Copy Markdown View Source

Transport

Communication between the BEAM and the shepherd binary occurs over a Unix domain socket (UDS) with SOCK_STREAM semantics.

Connection Lifecycle

  1. BEAM creates a UDS listener at a random temp path
  2. BEAM spawns shepherd via Port.open with the UDS path as argv[1]
  3. Shepherd connects to the UDS
  4. Shepherd forks the child process
  5. Shepherd sends pipe FDs via SCM_RIGHTS (1 message)
  6. Shepherd sends MSG_CHILD_STARTED (may be in same recv as FDs)
  7. Bidirectional command/notification flow begins
  8. On child exit: MSG_CHILD_EXITED, shepherd exits
  9. On BEAM death: shepherd sees POLLHUP, kills child

FD Passing (SCM_RIGHTS)

Immediately after fork, the shepherd sends file descriptors using sendmsg() with SCM_RIGHTS ancillary data.

Pipe mode (3 FDs):

[stdin_write_fd, stdout_read_fd, stderr_read_fd]

PTY mode (1 FD):

[master_fd]  (bidirectional  used for both read and write)

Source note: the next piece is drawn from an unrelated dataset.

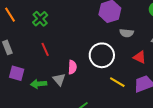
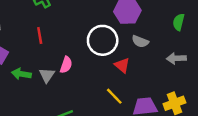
white circle: (102, 55) -> (103, 40), moved
red triangle: (140, 57) -> (122, 65), moved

The iov payload is a single dummy byte (0x00). The BEAM receives this via :socket.recvmsg/5 and decodes FDs from the control message as native-endian 32-bit integers.

Message Format

All messages are byte-oriented, no framing needed (each message is atomic and small).

BEAM → Shepherd Commands

ByteCommandPayloadDescription
0x01CMD_KILLsignal_number (1 byte)Kill the child process group with given signal
0x02CMD_CLOSE_STDIN(none)Close shepherd's copy of stdin write FD
0x03CMD_SET_WINSIZErows (2 bytes, big-endian) + cols (2 bytes, big-endian)Set PTY window size via ioctl(TIOCSWINSZ)

Shepherd → BEAM Messages

ByteMessagePayloadDescription
0x80MSG_CHILD_STARTEDpid (4 bytes, big-endian)Child process PID after successful fork+exec
0x81MSG_CHILD_EXITEDstatus (4 bytes, big-endian)Child exit status (exit code or 128+signal)
0x82MSG_ERRORlength (2 bytes, big-endian) + message (N bytes)Error message string

Exit Status Encoding

  • Normal exit: WEXITSTATUS(status) (0-255)
  • Signal death: 128 + WTERMSIG(status) (e.g., SIGKILL=9 → 137)

Kill Protocol

When BEAM sends CMD_KILL:

  1. Shepherd calls kill(-child_pid, signal) (process group kill)
  2. Falls back to kill(child_pid, signal) if group doesn't exist

The BEAM also sends a direct NIF kill as belt-and-suspenders.

Close Stdin Protocol

Both sides must close their copy of stdin for the child to see EOF:

  1. BEAM closes its NIF resource (closes the FD)
  2. BEAM sends CMD_CLOSE_STDIN to shepherd
  3. Shepherd closes its copy of stdin_write_fd

Only then does the child's read(STDIN_FILENO) return 0 (EOF).

BEAM Death Detection

The shepherd watches the UDS with poll():

  • POLLHUP or POLLERR → BEAM died
  • Triggers kill_child(): SIGTERM → configurable timeout → SIGKILL
  • Also triggers cgroup cleanup if configured